The serenity prayer helped me a lot when I was dealing with an active alcoholic. Also, there are some really useful books out there. Try the 12 steps for codependents.
Good luck. I'll keep you in my prayers.
If I can ask what is the back on track program??? My husband attempted to stop meth on his own and that last about a month at the most. I wish the best and it would be great if cold turkey worked but I have my doubts just because of my situation. I finally told my husband rehab or leave. I made an appt. at a rehab place and he could either chose to go or leave his family. He chose to go and has been clean for over a 100 days.
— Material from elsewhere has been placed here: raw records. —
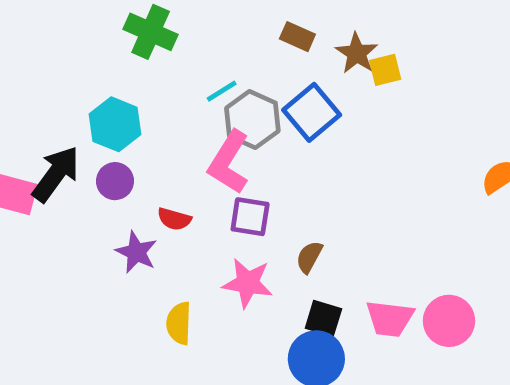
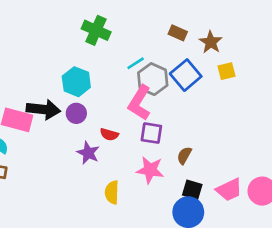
yellow square: (385, 70) -> (227, 71), moved
black arrow: (56, 174) -> (43, 109), turned 60
pink trapezoid: (390, 318) -> (229, 190), turned -32

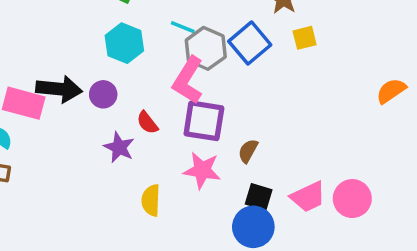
cyan line: (136, 63) -> (183, 27), turned 54
cyan hexagon: (76, 82) -> (124, 43), moved
purple square: (151, 133) -> (204, 121), size x1.4
red semicircle: (109, 134) -> (147, 123), turned 36

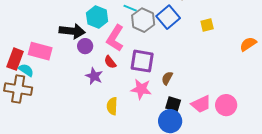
yellow square: (305, 38) -> (207, 25), moved
pink L-shape: (188, 80) -> (115, 38), moved
black arrow: (59, 89) -> (72, 31), moved

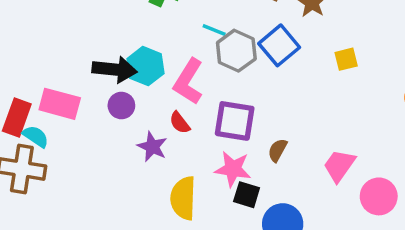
cyan hexagon: (97, 17) -> (145, 66), moved
purple circle: (85, 46) -> (121, 106), moved
black square: (173, 104) -> (247, 195), moved
pink trapezoid: (201, 104) -> (339, 166), moved, turned 150
yellow semicircle: (112, 106) -> (183, 198), size x1.4

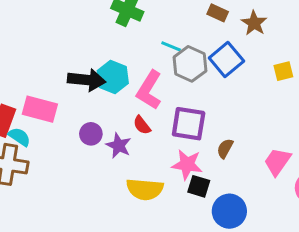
purple circle: (121, 106) -> (91, 134), moved
yellow semicircle: (183, 198) -> (145, 189), turned -87

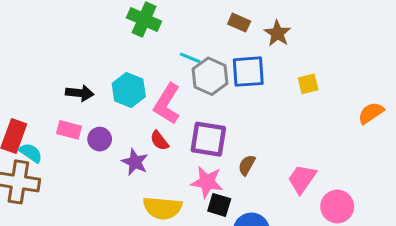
blue square: (226, 60) -> (248, 72), turned 36
black arrow: (86, 80) -> (80, 93), moved, size x0.7
pink rectangle: (40, 109) -> (69, 130), moved, size x0.7
purple circle: (91, 134) -> (100, 139), moved

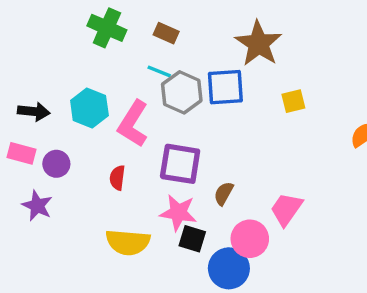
brown rectangle: (239, 23) -> (166, 33), moved
brown star: (277, 33) -> (259, 44), size x1.5
red semicircle: (159, 141) -> (117, 178), moved, turned 45
purple star: (135, 162) -> (37, 206), moved
pink circle: (337, 206) -> (250, 239), moved

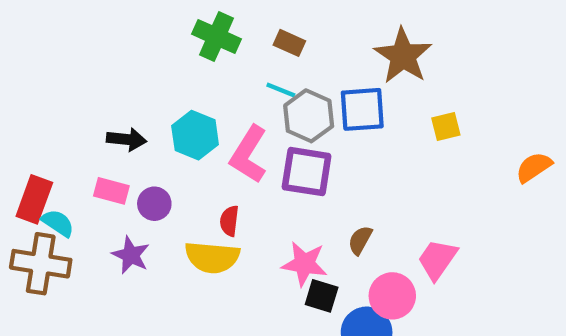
purple square: (180, 164) -> (307, 172), moved
yellow semicircle: (128, 242) -> (212, 257), moved

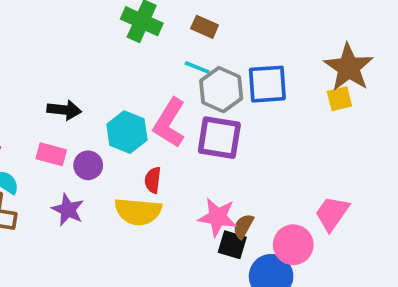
brown star: (403, 56) -> (349, 67), moved
cyan hexagon: (195, 135) -> (127, 132), moved
brown semicircle: (360, 240) -> (243, 226), moved

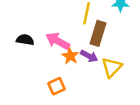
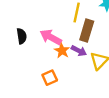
black semicircle: (25, 40) -> (22, 36), turned 72

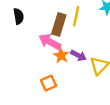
brown rectangle: (87, 30) -> (59, 24), moved
black semicircle: (22, 36) -> (19, 16), moved

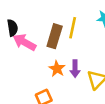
pink arrow: (50, 42) -> (24, 42), moved
purple arrow: (78, 55) -> (75, 69), turned 63

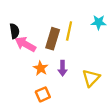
orange star: (57, 69) -> (41, 68), moved
purple arrow: (75, 69) -> (63, 68), moved

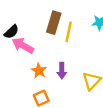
black semicircle: (14, 31) -> (11, 32), turned 56
brown rectangle: (53, 39) -> (54, 23), moved

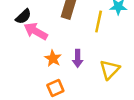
yellow line: (69, 32) -> (99, 21), moved

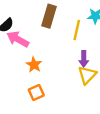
purple arrow: (78, 58) -> (84, 59), moved

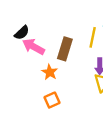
brown rectangle: (49, 16) -> (65, 49), moved

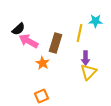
orange square: (52, 100) -> (42, 96), moved

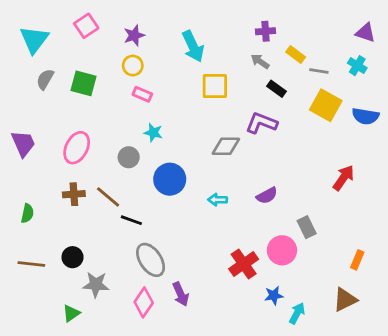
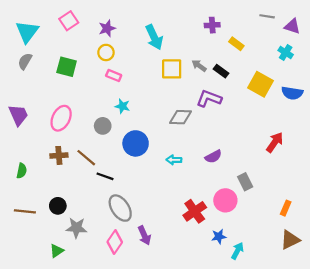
gray arrow: (260, 61) -> (199, 66), moved
gray line: (319, 71) -> (267, 16), moved
gray semicircle: (45, 79) -> (25, 61), moved
brown triangle: (345, 300) -> (290, 240), moved

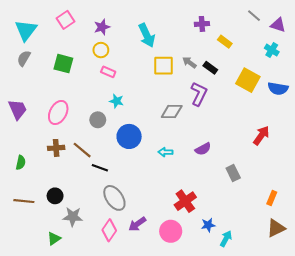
gray line: (267, 16) -> (254, 16), turned 32
purple L-shape: (209, 99) -> (199, 94), turned 95
pink circle: (225, 200) -> (171, 231), moved
purple arrow: (144, 235) -> (137, 224), turned 78

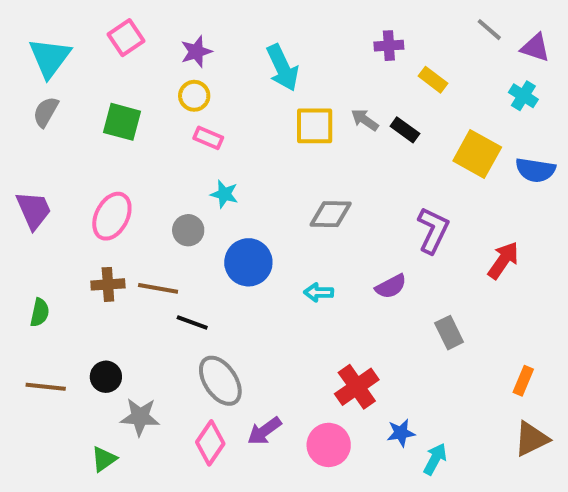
purple L-shape: (199, 94) -> (433, 230), moved
brown line: (82, 150) -> (158, 288), turned -30

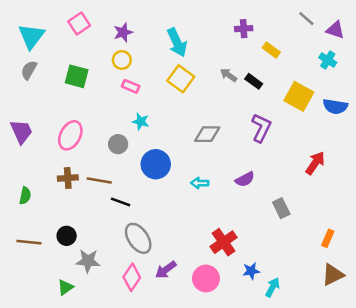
yellow square: (315, 126) -> (181, 79), moved, turned 36
purple L-shape: (433, 230) -> (261, 128), moved

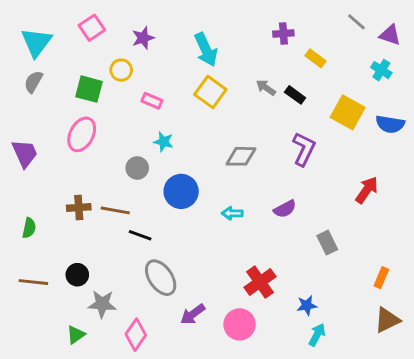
yellow circle: (122, 60) -> (121, 70), moved
pink ellipse: (70, 135) -> (82, 134), moved
blue star: (251, 271) -> (307, 305), moved
pink diamond: (132, 277) -> (136, 335), moved

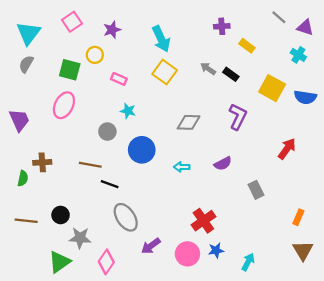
brown cross: (79, 207) -> (42, 162), moved
blue star: (307, 305) -> (216, 250), moved
brown triangle: (387, 320) -> (303, 250), turned -35
green triangle: (76, 335) -> (59, 262), size x1.5

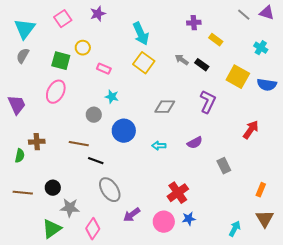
purple triangle: (305, 27) -> (267, 13), moved
purple star: (112, 30) -> (98, 14), moved
cyan arrow: (248, 262) -> (235, 229), moved

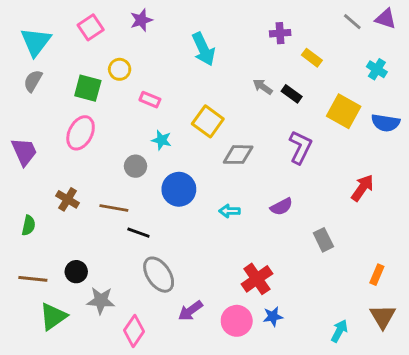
yellow square: (144, 63) -> (208, 121), moved
brown cross: (37, 142) -> (68, 199), moved, turned 35
green triangle: (52, 229) -> (53, 316), moved

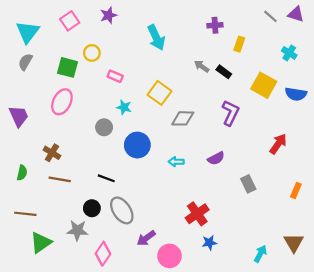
yellow rectangle: (312, 58) -> (239, 44), turned 72
brown line: (114, 208) -> (60, 179), moved
black circle: (76, 272) -> (92, 208), moved
orange rectangle: (377, 275) -> (296, 190), moved
pink circle: (237, 321) -> (169, 256), moved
I also have had to adjust and also let go or try to let go of expecting him to do things my way in his recovery and also understand everyone does recovery different....I still struggle and am having a hard time. I feel for you- I would be mad to if that is what my husband did. My husband just went back to work and just started getting back on track with our family. It is a hard adjustment for the addict and I think the adjust on the family is sometimes forgotten with the focus being on the addict. It sounds like he replaced on addiction for another... Alcohol to palystation???? That isn't healthy either and rehab would help with that. Hang in there and the best of luck to you.
We cannot "run" their recovery and please, I say that with total compassion. So often we can see that maybe our addicted loved ones DO need more, but all we can do is make that gentle suggestion and then get to our next better place.
Remember ONE day at a time, keep taking good care of YOU and when you know what you need to do, you will know, and not one moment sooner.